いろいろあるんだろうな、なんて漠然とは思うけれど、迷惑なことには変わりなかった。
「だからってオレらの部屋を寝床にするんじゃねえよ」
「まあ、確かにうちは気楽かも。一緒の寮の勅使河原さんはほとんどいないし。小島さんは何も言わないって言うか、むしろ一緒に飲もうとか言ってくれるし、ああ見えてすごく気を使ってくれる人だしね」
カナタの言葉に思わず、隣を歩くレイを見てしまったエイジ。
『オレが断言しようか。小島さん、超怪しい!駒じゃなくても、あっち側の人間だよ。騙されるな!』
カナタは、ホントの所どこまで理解しているのだろうか。同じ場所を見ていられると思ったのに、本当はそう思っているのは自分だけなのではないのか?!そんな不安にエイジは駆られ始める。

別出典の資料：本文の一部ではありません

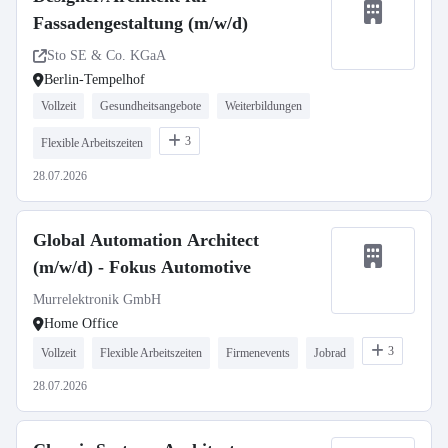
Fassadengestaltung (m/w/d)
Sto SE & Co. KGaA
Berlin-Tempelhof
Vollzeit
Gesundheitsangebote
Weiterbildungen
3
Flexible Arbeitszeiten
28.07.2026
Global Automation Architect
(m/w/d) - Fokus Automotive
Murrelektronik GmbH
Home Office
3
Vollzeit
Flexible Arbeitszeiten
Firmenevents
Jobrad
28.07.2026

『小島さんの言ってること、理解できるけど、全面的に正しいとは思えないよ』
隣を歩く存在の不確かさに、こんなにも不安を煽られるとは思わなかった。カナタとの距離は、確実に近くなったと、エイジは確信していたのに。それはつい最近のことなのに。
あの時、オレンジ色に染まっていく胴着に身を包み、正座をしたまま静かに佇むナギの姿は、今にも溶けていってしまいそうだったのに。なのにどうしてあんなにもはっきりと、彼は存在をしていたのだろう。
あのオレンジ色の風景の中に、ユズハが入っていたとしても何の違和感もない。そんな二人が羨ましいのだと。あの強い色に負けることのない絆を、誰よりも感じ、妬んでいたのは自分だったのだと。
自分が手に入れたはずの絆は、あの強い色と比べて、なんて淡いのだろうか。そんなことを思う自身を、エイジは嫌悪する。けれど、その嫌悪すべき自身は、強い色を手に入れることで変わると思っていた。
『望みってなに?望む力だなんて怪しげなものにすがってまで、お前は一体何を望む?』
望みなんて、ずっと前から決まっていた。それが自身の中で強く熱を帯びていくだけ。
隣を歩くカナタを見つめながら、エイジは自身に言い聞かせた。